La démarche qui nous est proposée dans ce guide remet l’agronomie au centre de la réflexion sur les pratiques agricoles. L’agronomie nous offre en effet non seulement des solutions techniques pour limiter les populations de bioagresseurs, mais également un cadre de raisonnement systémique pour choisir les techniques adaptées à chaque situation, et les combiner entre elles de manière synergique. « Il n’y a pas, nous disent les auteurs de ce guide, de combinaisons « types » efficaces pour maîtriser les bioagresseurs : ces combinaisons sont à construire au cas par cas, selon les moyens dont on dispose et les contraintes que l’on a ». C’est le renouveau de la diversité : la diversité biologique (rotations longues, associations, auxiliaires) fait son retour dans les champs ; la diversité des manières de conduire les cultures, son retour dans le conseil.

Ce guide fait le pari de l’inventivité, de l’autonomie de pensée des acteurs de terrain. Il propose de valoriser en complémentarité les savoirs locaux, les innovations technologiques et les connaissances scientifiques. Il formalise une démarche de réflexion, basée sur un diagnostic de la situation locale, associant l’agriculteur qui veut faire évoluer ses systèmes et son conseiller, qui l’aide à imaginer des alternatives, à les combiner, à les adapter, et à évaluer ce que ces alternatives lui feraient gagner–ou perdre-, en termes économique, écologique, ou organisationnel. Ce guide interpelle l’agriculteur et le conseiller dans leurs pratiques professionnelles : il suggère au premier qu’il peut apprendre à se passer, dans bien des cas, de traitements qu’il jugeait incontournables ; il propose au second de ne plus être celui qui détient la vérité technique, mais celui qui aide à penser. La révolution culturale s’accompagne d‘une révolution culturelle !
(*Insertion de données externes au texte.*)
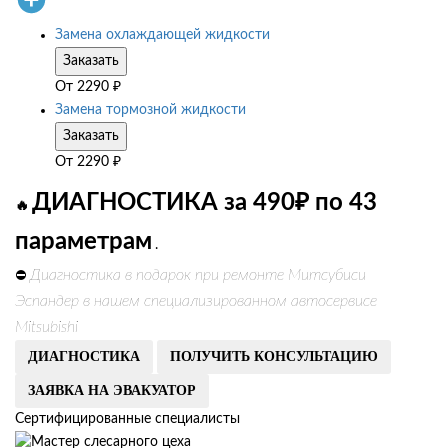
Замена охлаждающей жидкости
Заказать
От
2290
₽
Замена тормозной жидкости
Заказать
От
2290
₽
ДИАГНОСТИКА за 490₽ по 43
🔥
параметрам
.
Диагностика в подарок при ремонте Митсубиси
⛔
Эспандер в нашем специализированном автосервисе
Mitsubishi
ДИАГНОСТИКА
ПОЛУЧИТЬ КОНСУЛЬТАЦИЮ
ЗАЯВКА НА ЭВАКУАТОР
Сертифицированные специалисты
Ce guide résulte d’un travail collectif, dans lequel chaque partenaire (recherche, formation, ministères, développement agricole) a mis en débat ses connaissances et ses savoir-faire,pour construire un consensus. Il résulte de ce dialogue inter-institutionnel un document qui allie de manière remarquable opérationnalité et pertinence scientifique. Rendons hommage au CORPEN (Comité d’Orientation pour des Pratiques Agricoles Respectueuses de l’Environnement), émanation des Ministères chargés de l’Agriculture et de l’Ecologie, d’avoir été à l’origine de ce travail collectif. Souhaitons que les nouvelles institutions qui le remplacent soient aussi productives que le CORPEN l’a été depuis sa création en 1984, et nous permettent de disposer dans l’avenir de nouveaux outils, aussi à-propos que celui-ci, pour aider l’agriculture à s’adapter.